What is needed: The expected output is every line from the one containing "Wrap output in <instances>...</instances>. segment" to the end of the data below, exactly, and no other line.

Records for the task:
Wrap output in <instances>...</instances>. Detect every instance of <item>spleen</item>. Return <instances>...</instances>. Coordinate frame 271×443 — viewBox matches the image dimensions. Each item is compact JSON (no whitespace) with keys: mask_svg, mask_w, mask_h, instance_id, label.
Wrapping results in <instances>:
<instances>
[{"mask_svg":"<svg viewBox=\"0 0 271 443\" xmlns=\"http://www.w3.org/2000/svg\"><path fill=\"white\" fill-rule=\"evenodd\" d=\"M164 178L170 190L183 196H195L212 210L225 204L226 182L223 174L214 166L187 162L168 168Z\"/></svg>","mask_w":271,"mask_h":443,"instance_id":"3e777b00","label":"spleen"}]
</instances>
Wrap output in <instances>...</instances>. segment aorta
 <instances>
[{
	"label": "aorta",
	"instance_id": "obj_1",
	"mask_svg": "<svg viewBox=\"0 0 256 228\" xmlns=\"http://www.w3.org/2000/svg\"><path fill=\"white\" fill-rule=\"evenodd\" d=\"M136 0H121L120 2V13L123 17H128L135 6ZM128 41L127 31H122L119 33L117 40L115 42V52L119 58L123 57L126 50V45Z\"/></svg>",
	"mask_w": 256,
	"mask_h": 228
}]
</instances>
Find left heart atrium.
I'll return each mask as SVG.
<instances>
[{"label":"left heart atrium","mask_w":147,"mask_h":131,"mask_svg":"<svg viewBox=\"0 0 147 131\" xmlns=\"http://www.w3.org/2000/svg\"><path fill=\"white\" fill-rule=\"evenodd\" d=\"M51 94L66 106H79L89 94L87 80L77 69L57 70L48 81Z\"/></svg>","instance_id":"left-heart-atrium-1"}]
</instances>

Answer area:
Wrap output in <instances>...</instances>. segment aorta
 <instances>
[{
	"label": "aorta",
	"instance_id": "obj_1",
	"mask_svg": "<svg viewBox=\"0 0 256 228\" xmlns=\"http://www.w3.org/2000/svg\"><path fill=\"white\" fill-rule=\"evenodd\" d=\"M136 0H121L120 2V13L123 17H128L135 6ZM128 41L127 31H122L119 33L117 40L115 42V52L119 58L123 57L126 50V45Z\"/></svg>",
	"mask_w": 256,
	"mask_h": 228
}]
</instances>
Find left heart atrium.
I'll return each mask as SVG.
<instances>
[{"label":"left heart atrium","mask_w":147,"mask_h":131,"mask_svg":"<svg viewBox=\"0 0 147 131\" xmlns=\"http://www.w3.org/2000/svg\"><path fill=\"white\" fill-rule=\"evenodd\" d=\"M51 94L66 106H79L89 94L87 80L77 69L57 70L48 81Z\"/></svg>","instance_id":"left-heart-atrium-1"}]
</instances>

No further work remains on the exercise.